Sepsis is a life-threatening condition that arises when the body’s response to an infection injures its own tissues and organs. The initial infection, which may start anywhere from the lungs to the urinary tract, triggers a dysregulated response that can lead to rapid organ damage or failure. Monitoring vital signs, particularly blood pressure, is important because changes in pressure are an early signal of illness severity. A dramatic drop in blood pressure signals the progression from severe sepsis to the most dangerous stage, known as septic shock.
Understanding Septic Shock and Blood Pressure Thresholds
The identification of dangerously low blood pressure in sepsis is defined by specific numerical thresholds. Hypotension, or low blood pressure, in a patient with a known or suspected infection is typically identified when the systolic blood pressure drops below 90 mmHg. It is also signaled by a decrease of more than 40 mmHg from a person’s normal baseline blood pressure.
The most critical measurement used to define the severity of circulatory failure is the Mean Arterial Pressure (MAP), which represents the average pressure in a person’s arteries during one cardiac cycle. The primary clinical threshold for intervention is an MAP of less than 65 mmHg.
A pressure below this 65 mmHg threshold indicates a severe lack of blood flow, or perfusion, to the body’s major organs. This insufficient pressure prevents oxygen and nutrients from reaching tissues, which leads to organ dysfunction. This numerical goal is a standardized target, though higher pressures may be targeted in patients with pre-existing conditions like chronic hypertension.
Why Blood Pressure Drops During Sepsis
The drop in blood pressure during sepsis is a complex physiological event driven by the systemic inflammatory response to the infection. One major cause is widespread vasodilation, the dramatic widening of blood vessels throughout the circulatory system. Inflammatory mediators cause this loss of vascular tone, which sharply reduces the total peripheral resistance.
Another contributing factor is capillary leak, where the integrity of the blood vessel walls is compromised. This increased permeability allows fluid to leak out of the bloodstream and into the surrounding tissues. The shift of fluid out of the vessels causes hypovolemia, meaning the circulating blood volume decreases, leading to a fall in pressure.
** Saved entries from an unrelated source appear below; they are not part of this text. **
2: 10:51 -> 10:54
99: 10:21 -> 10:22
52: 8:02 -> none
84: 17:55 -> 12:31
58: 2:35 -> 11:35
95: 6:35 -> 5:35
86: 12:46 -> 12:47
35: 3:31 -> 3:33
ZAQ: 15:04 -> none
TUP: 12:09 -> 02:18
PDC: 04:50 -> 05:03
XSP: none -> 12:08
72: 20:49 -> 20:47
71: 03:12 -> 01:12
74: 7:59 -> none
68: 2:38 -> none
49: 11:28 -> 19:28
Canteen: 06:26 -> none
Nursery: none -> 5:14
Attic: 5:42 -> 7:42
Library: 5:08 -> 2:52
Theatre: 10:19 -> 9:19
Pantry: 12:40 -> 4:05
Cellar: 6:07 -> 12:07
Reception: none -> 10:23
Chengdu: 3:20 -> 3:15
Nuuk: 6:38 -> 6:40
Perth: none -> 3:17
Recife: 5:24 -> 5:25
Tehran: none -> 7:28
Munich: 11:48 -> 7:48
The infection can also directly affect the heart, leading to sepsis-induced myocardial depression. This means the heart muscle becomes less effective at pumping blood, reducing the amount of blood ejected with each beat. The combined effect of vasodilation, fluid loss from capillary leak, and decreased heart function causes the severe and persistent hypotension seen in septic shock.
The Immediate Clinical Goal for Blood Pressure Management
The immediate medical response to low blood pressure in sepsis is time-critical, as delays in treatment can significantly increase the risk of death. The goal is to quickly restore the Mean Arterial Pressure to at least 65 mmHg to ensure adequate blood flow to the organs. Continuous monitoring of the patient’s blood pressure, often using an arterial line, is required to guide these rapid interventions.
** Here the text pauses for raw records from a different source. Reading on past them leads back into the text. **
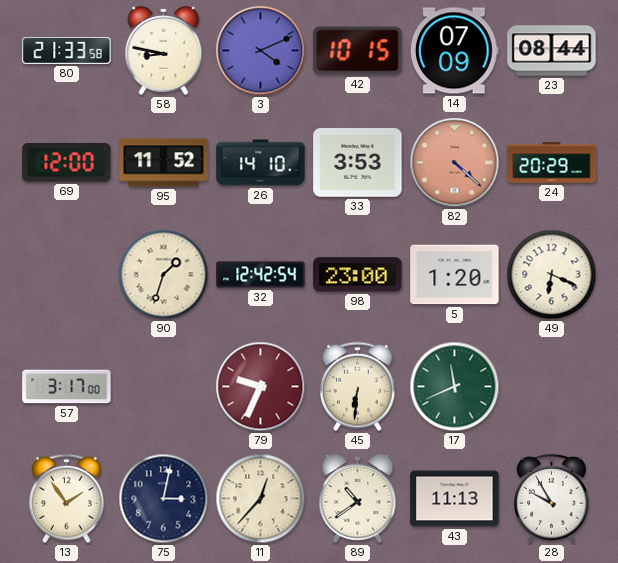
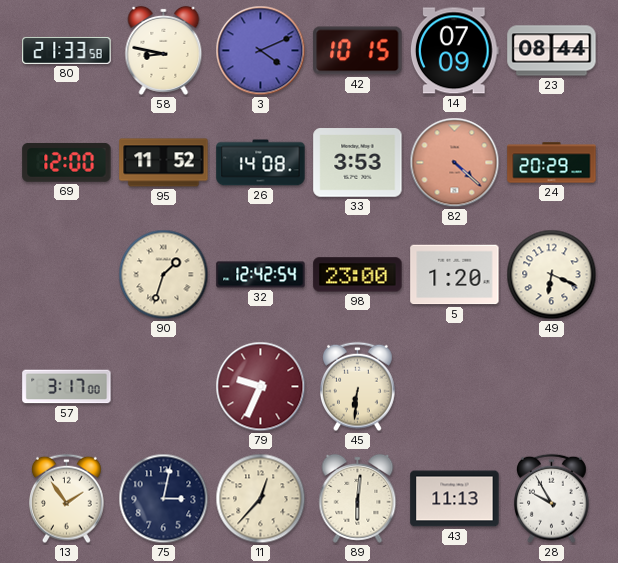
26: 14:10 -> 14:08
17: 11:41 -> none
89: 10:39 -> 6:01
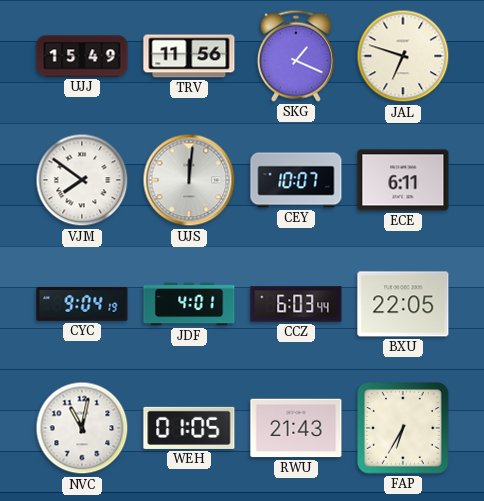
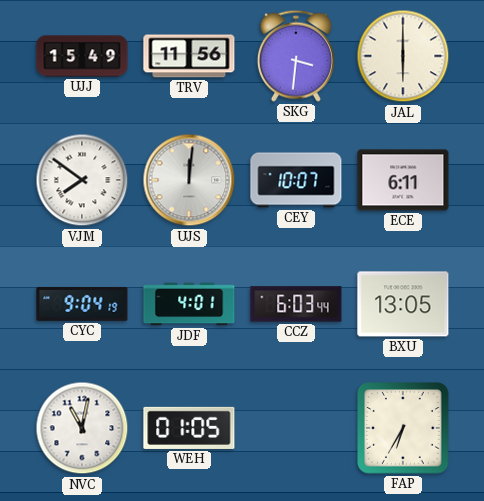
SKG: 1:19 -> 3:31
JAL: 6:48 -> 6:00
BXU: 22:05 -> 13:05
RWU: 21:43 -> none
The first line of therapy involves fluid resuscitation, the rapid administration of large volumes of intravenous fluids. This compensates for the reduced circulating volume caused by the capillary leak and fluid loss. Clinicians typically follow guidelines recommending an initial fluid bolus, such as 30 milliliters per kilogram of body weight.
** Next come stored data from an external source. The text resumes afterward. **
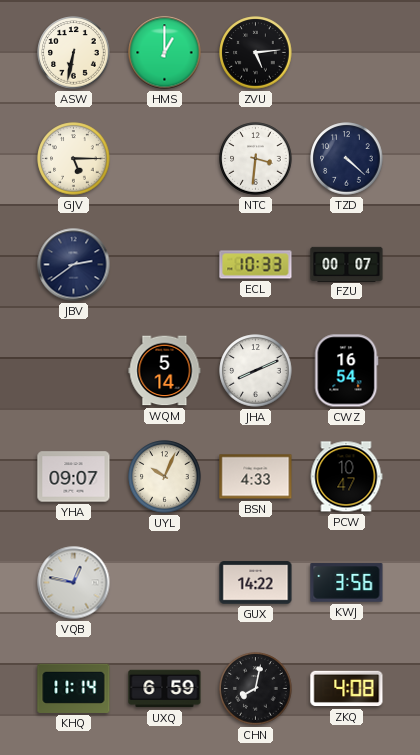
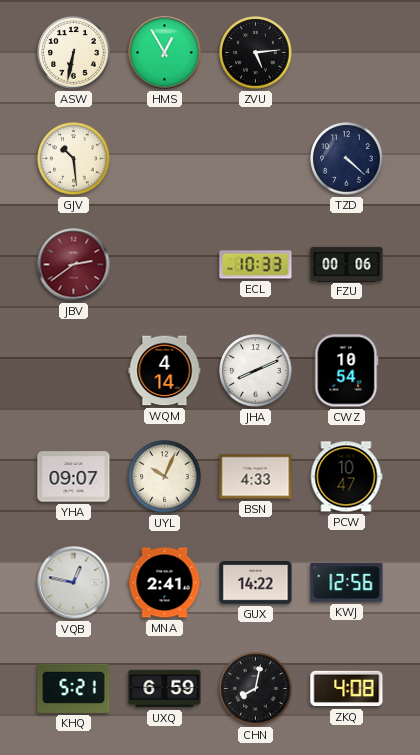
HMS: 1:00 -> 12:55
GJV: 5:15 -> 10:29
NTC: 3:31 -> none
JBV dial: navy -> burgundy
FZU: 00:07 -> 00:06
WQM: 5:14 -> 4:14
CWZ: 16:54 -> 10:54
MNA: none -> 2:41
KWJ: 3:56 -> 12:56
KHQ: 11:14 -> 5:21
If the blood pressure remains below the 65 mmHg target despite the initial fluid administration, the next step is the introduction of vasopressors. These medications work by constricting the blood vessels, which increases the peripheral resistance. Norepinephrine is the most common medication used for this purpose and is often started early to stabilize circulation.
While 65 mmHg is the general target, patients with chronic high blood pressure may require a slightly higher MAP, sometimes between 75 to 85 mmHg, to prevent injury to organs like the kidneys. Continuous re-evaluation of the patient’s response to both fluids and pressors is necessary to achieve the individualized pressure target.